§ **Task details**: Restate the listing below word for word; no pictures belong in the copy.

====== Data block ======

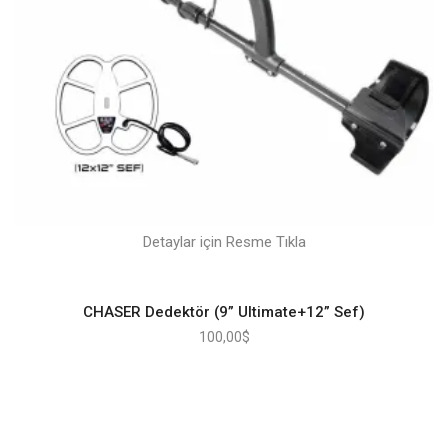
Detaylar için Resme Tıkla
CHASER Dedektör (9” Ultimate+12” Sef)
100,00
$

======

§ **The completed task**:
Detaylar için Resme Tıkla
CHASER Dedektör (9” Ultimate+12” Sef)
100,00
$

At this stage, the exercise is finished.